Back in 2008, the CFP Board announced that it was revising its professional standards to include a requirement that CFPs act as fiduciaries for their clients. At the time, the advisor fiduciary standard was experiencing one of its periodic 15 minutes of fame following the Financial Planning Association's victory in federal court over the Securities and Exchange Commission, which established that brokers have a fiduciary duty to their investors when managing portfolios for a fee.
(Related: How Should CFP Board Raise Its Standards?)
For those of us who were advocating for a more client-centered financial planning profession back in the day, the Board's standards appeared to be a major step forward. That is, until we began to discover that, at best, CFPs had a "part-time" fiduciary duty requiring them to act in the best interest of their clients when creating their financial plans, but under no such obligation when recommending the investments and other financial products necessary to implement those plans.
For me, this was indeed a learning experience.
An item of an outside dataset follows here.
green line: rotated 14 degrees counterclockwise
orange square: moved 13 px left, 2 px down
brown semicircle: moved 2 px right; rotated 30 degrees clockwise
I and many others realized that a part-time fiduciary duty was actually more harmful to investors than no fiduciary duty at all. Perhaps not surprisingly, many clients were confused about the responsibilities of their CFPs and the nature of the advice they were (and still are) getting; confusion that one can only assume translates into a misplaced trust in the product recommendations they receive, including the competitiveness of the costs they will incur.
As you're probably aware, the CFP Board released on Tuesday its long-awaited recommendations for changes to its Code of Ethics and Standards of Conduct for CFPs. These recommendations address many issues regarding the nature and delivery of financial planning services. Yet many industry observers, including myself, believe that the most pressing issue for the Board to address in these changes is to bring financial planning into the 21st century of client-centered, full-time fiduciary financial advice.
Consequently, the key question is whether this revised standard is, in fact, a real fiduciary standard, or yet another fake standard that is likely do more harm than good. In that regard, the recommendations should close the loopholes in the existing Standards of Conduct that allow CFPs to be part-time fiduciaries.
Toward that end, the Board's recommendations appear to be surprisingly comprehensive and on point. I say "appear" because, as I've learned, with any quasi-regulatory document, the practical application of the proposed changes can vary greatly from the way they appear at first blush and ultimately depends on a specific word here or a slightly unconventional definition there. I'll get to my concerns after we look at the proposed changes at a surface level.
What the New Standards Call For
The essence of the proposed changes on the fiduciary duty issue are succinctly described in the third paragraph of the document: "A CFP professional must at all times act as a fiduciary when providing financial advice to a client, and therefore act in the best interest of the client."